Kendali – Sebuah kabar mengejutkan datang dari Polandia: lukisan Sultan Tidore ke-22, Sultan Saifuddin, dipamerkan secara istimewa di Museum Czartoryski, Krakow. Lukisan ini bukan hanya bagian dari koleksi seni biasa, tetapi dikategorikan sebagai warisan sejarah Polandia yang bernilai tinggi, setara dengan lukisan para Gubernur Hindia Belanda dan tokoh-tokoh penting Eropa lainnya dari abad ke-16 dan 17.
Informasi ini disampaikan langsung oleh Adam Spodaryk, asisten profesor seni lukis dan patung Eropa dari Museum Czartoryski, dalam sebuah sesi diskusi daring melalui Zoom. Menurutnya, lukisan Sultan Saifuddin bukan sekadar potret visual, tetapi juga dokumen sejarah visual yang merekam jejak diplomasi dan relasi global Tidore pada masa kolonial.
“Dari busana megah yang dikenakan, hingga bordiran kepala yang diduga terbuat dari emas dan dikerjakan oleh pengrajin Tidore, lukisan ini memiliki nilai estetika dan sejarah yang luar biasa,” ujar Adam.
Museum Czartoryski sendiri merupakan salah satu museum tertua dan paling prestisius di Eropa Timur. Didirikan oleh Princess Izabela Czartoryska, koleksi museum ini awalnya merupakan upaya pribadi sang putri untuk mengumpulkan artefak seni dan sejarah dari seluruh penjuru dunia. Museum pertama kali berdiri di The Gothic House di Pulawy pada tahun 1801, dan pada 1809-1831 berkembang menjadi pusat seni dan sejarah penting di Polandia.

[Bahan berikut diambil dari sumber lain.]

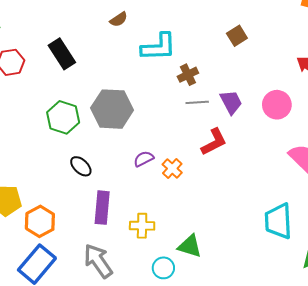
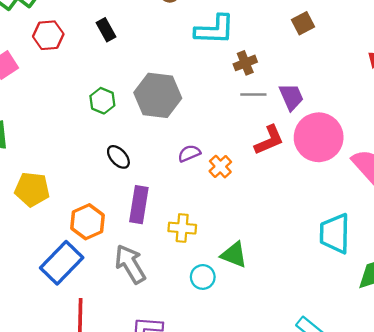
black rectangle: (62, 54) -> (106, 30), size x0.7
pink circle: (277, 105) -> (319, 137), moved, size x1.5
green hexagon: (63, 117) -> (102, 101), size x0.7
orange hexagon: (40, 221) -> (87, 222), moved

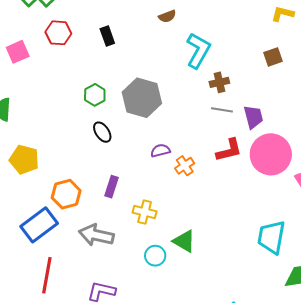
cyan L-shape: (215, 30) -> (198, 50), turned -72
black ellipse: (118, 157) -> (102, 132), moved
purple rectangle: (139, 205) -> (111, 187), size x0.7
gray arrow: (130, 264) -> (96, 235), turned -56

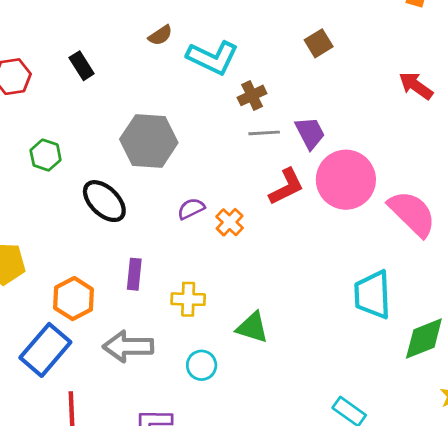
brown semicircle: (167, 16) -> (160, 35), moved
cyan L-shape: (198, 50) -> (213, 58), turned 99
green hexagon: (95, 95) -> (46, 155), moved
black ellipse: (102, 132) -> (104, 201), size x1.5
cyan circle: (155, 256) -> (202, 365), moved

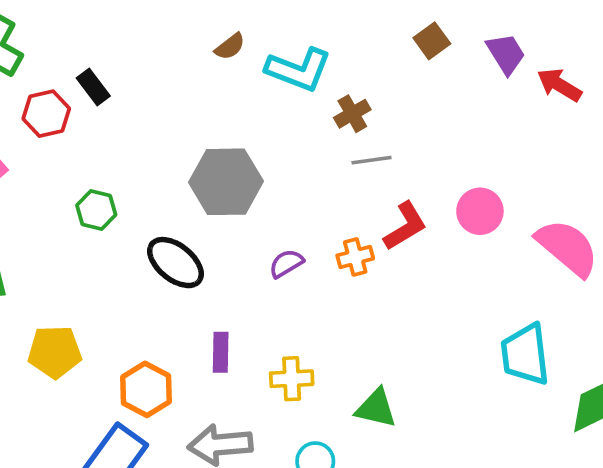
black rectangle: (82, 66) -> (93, 87), moved
purple trapezoid: (310, 133) -> (506, 54), moved
pink circle: (346, 180) -> (480, 211), size x0.6
orange cross: (230, 222) -> (355, 257), moved, turned 36

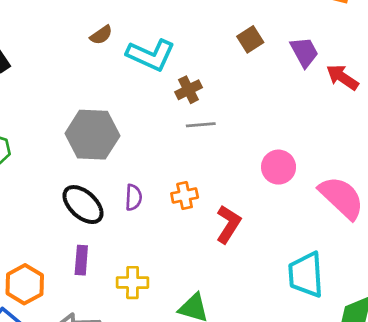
red L-shape: (405, 226) -> (228, 224), moved, turned -30
black ellipse: (175, 263) -> (83, 205), moved
purple semicircle: (286, 263) -> (133, 197), turned 120

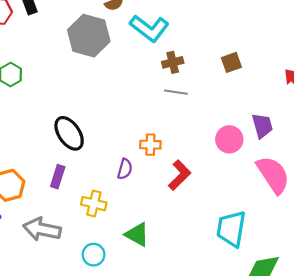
brown square: (250, 39) -> (231, 62), moved
purple trapezoid: (304, 52) -> (262, 126), moved
gray hexagon: (92, 135) -> (89, 36), moved
purple semicircle: (133, 197) -> (125, 169), moved

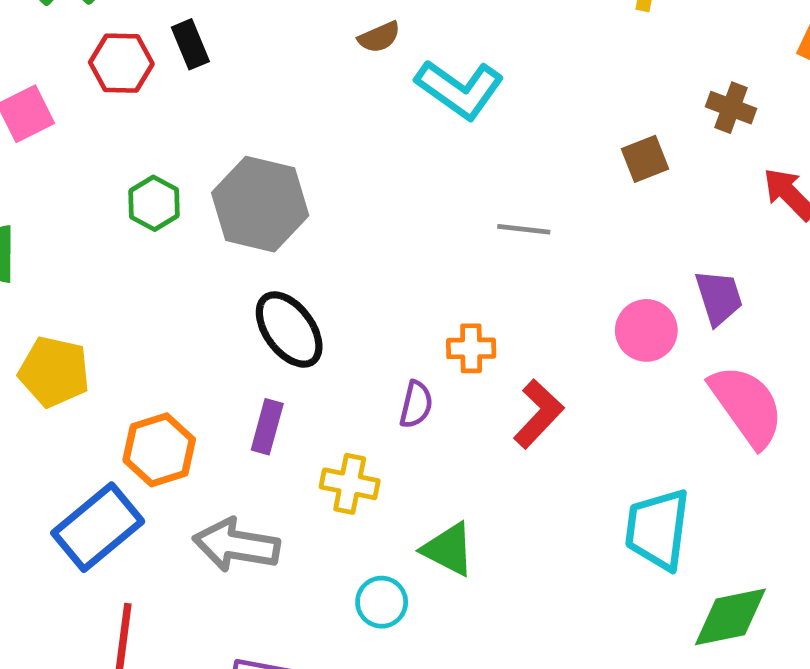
gray hexagon: (89, 36) -> (260, 204), moved
brown cross: (173, 62) -> (731, 108), moved, turned 36
cyan circle: (94, 255) -> (382, 602), moved

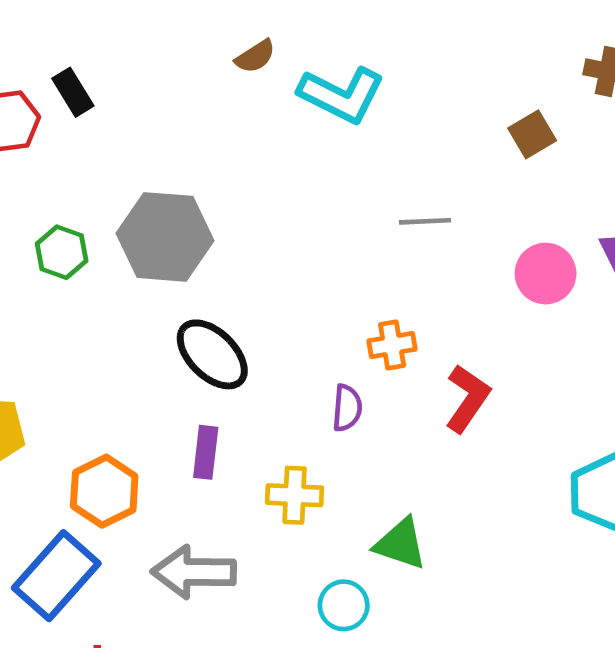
pink circle: (646, 330) -> (546, 274), moved

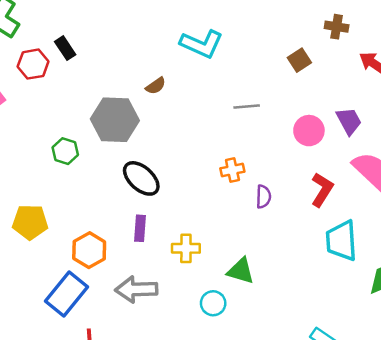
brown semicircle: (255, 56) -> (156, 86), moved
green hexagon: (62, 252) -> (65, 151), moved
red L-shape: (467, 398) -> (322, 190), moved
purple semicircle: (347, 408) -> (263, 197), moved

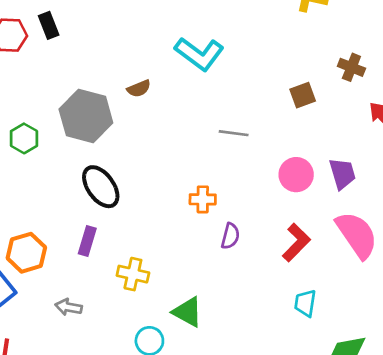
cyan trapezoid: (341, 241) -> (305, 303), size x0.6
gray arrow: (136, 289) -> (69, 307), size x0.6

Namun, koleksi museum sempat terancam saat terjadi pemberontakan besar di Polandia pada tahun 1830, dikenal sebagai The November Uprising. Demi menyelamatkan artefak penting, termasuk lukisan Sultan Saifuddin, pihak museum terpaksa mengungsikan sebagian koleksi ke Prancis. Koleksi tersebut baru kembali ke Krakow setelah situasi politik stabil.
Lukisan Sultan Saifuddin sendiri didapat dari Belanda melalui proses lelang barang antik pada tahun 1769, bersamaan dengan lukisan-lukisan Gubernur Hindia Belanda. Saat pertama kali dibeli, lukisan itu masih diberi label “Raja Ternate”—sebuah kekeliruan yang kemudian dikoreksi menjadi Sultan Saifuddin Tidore.
Menurut Adam, lukisan itu berukuran 32 cm x 25 cm dan memiliki kemiripan gaya dengan potret-potret penguasa kolonial dari abad ke-16 dan 17. Sayangnya, hingga kini belum ditemukan siapa pelukis aslinya. Namun, gaya lukisan memperlihatkan teknik khas seniman Eropa yang pernah bekerja di Asia Tenggara.
Dalam sesi diskusi, Saiful Bahri Ruray, peneliti dan politisi senior asal Maluku Utara, menekankan pentingnya momentum ini sebagai langkah diplomasi budaya. Ia mendorong agar Pemerintah Provinsi Maluku Utara maupun Pemerintah Kota Tidore menjalin kerjasama resmi dengan Pemerintah Polandia melalui program sister city dan residensi budaya.
“Lukisan ini adalah bukti bahwa Sultan Saifuddin tidak hanya tokoh lokal, tetapi tokoh dunia. Tidore hari ini punya peluang untuk membangun diplomasi sejarah dan budaya dengan Eropa Timur,” tegas Saiful Ruray.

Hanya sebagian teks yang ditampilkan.